Das wichtigste ist das bei Stepping mindestens eine 8 steht, ansonsten ist nix mit Padlock.

Welche Boards genau gehen würde ich bei VIA selber erfragen.  

"VIA GmbH Support" <support@via-tech.de>

Die haben mir bereits sehr schnelle und kompetente Antworten gegeben.

Der letzte Stand von meiner Anfrage 10/2004 war die Unterstützun von folgenden Boards

MII12000, M10000 Serie und EPIA MS

Was noch an neuen Boards hinzugekommen ist, kann ich nicht sagen.

Noch ne Frage an die Epiaboardbesitzer, sind die CPU's fest aufgelötet oder sitzen die auf einem Sockel?

phixom

----------

## Voltago

Auf dieser Seite ist eine Liste der Epia-Boards mit Padlock (+AES): http://www.via.com.tw/en/initiatives/padlock/

Hat das schon einer am Laufen?

----------

## new_nOOb

hast du padlock aktiv ? und auch die unterstützung für openssl ?  :Smile: 

----------

## Voltago

Nope. Hab' nur das ME6000-Board, das hat leider kein Padlock ACE.

----------

## new_nOOb

hallo...

so hab jetzt mal zur "probe" das epia m 10000 und bin leider im bezug auf aes per hardware recht entteuscht.

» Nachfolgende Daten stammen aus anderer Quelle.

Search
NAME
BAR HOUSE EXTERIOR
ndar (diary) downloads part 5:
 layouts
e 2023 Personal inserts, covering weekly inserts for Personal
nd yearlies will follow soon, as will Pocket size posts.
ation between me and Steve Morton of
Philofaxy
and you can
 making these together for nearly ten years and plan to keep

hier mal zwei benches (softwareraid 5 mit aes 128 verschlüsselung) mit tiotest

aes-i586 (softwarelösung)

8mb schreiben 44,8%cpulast

7mb read 55,0%cpulast

(warum auch immer lesen da langsamer ist?!)

und padlock (hardware)

13mb schreiben 71%cpu

9mb lesen 69%cpu

da ist also schon ein gewisser unterschied zu erkennen was zumindest drauf schließen läst das padlock geht.. aber hab mir da doch einiges mehr erhoft...  :Sad: 

schade

----------

## stalinski

hast du mal nur ein Software Raid 5 "gebenchmarked"?

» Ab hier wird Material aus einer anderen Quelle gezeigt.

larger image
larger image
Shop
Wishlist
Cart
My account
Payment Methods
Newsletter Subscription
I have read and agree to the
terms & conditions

Vielleicht frisst das alleine ja schon ne Menge Leistung auf der Maschine...

----------

## new_nOOb

kann ich lieder nicht machen  :Sad:  datenträger ist halt komplett verschlüsselt aber müste 1000mhz nur für raid5 nicht reichen ? also das nicht limitieren

----------

## stalinski

 *new_nOOb wrote:*   

> kann ich lieder nicht machen  datenträger ist halt komplett verschlüsselt aber müste 1000mhz nur für raid5 nicht reichen ? also das nicht limitieren

 

hmmm, kann ich dir nicht sagen...

Auf meinem VIA steckt ein Hardware Raid-5 Controller im PCI Slot...

----------

## new_nOOb

edit

wenn ich mir das bei top mal so anschaue braucht das raid nur so 1-2% das meiste geht drauf für das loop device(aes) und der prozess der es verurschte (samba,ftp oder apache).. also bei ca 50% cpu last kann man nicht viel von hardware aes reden :/

edit2.

also hab grad nochmal geschaut wie schnell das eigentliche system (xp-m 1800mhz runtergetaktet zum test auf 800mhz) selbst das sys ist schneller als das angebliche hardware aes:

schreiben: 14mb   45%cpulast

lesen : 11mb 37%cpulast

also abschließend läst sich wohl sagen das das viasys für meinen einsatzzweck (raid5 mit cryptoloop) absolut ungeignet ist .. sehr schade

----------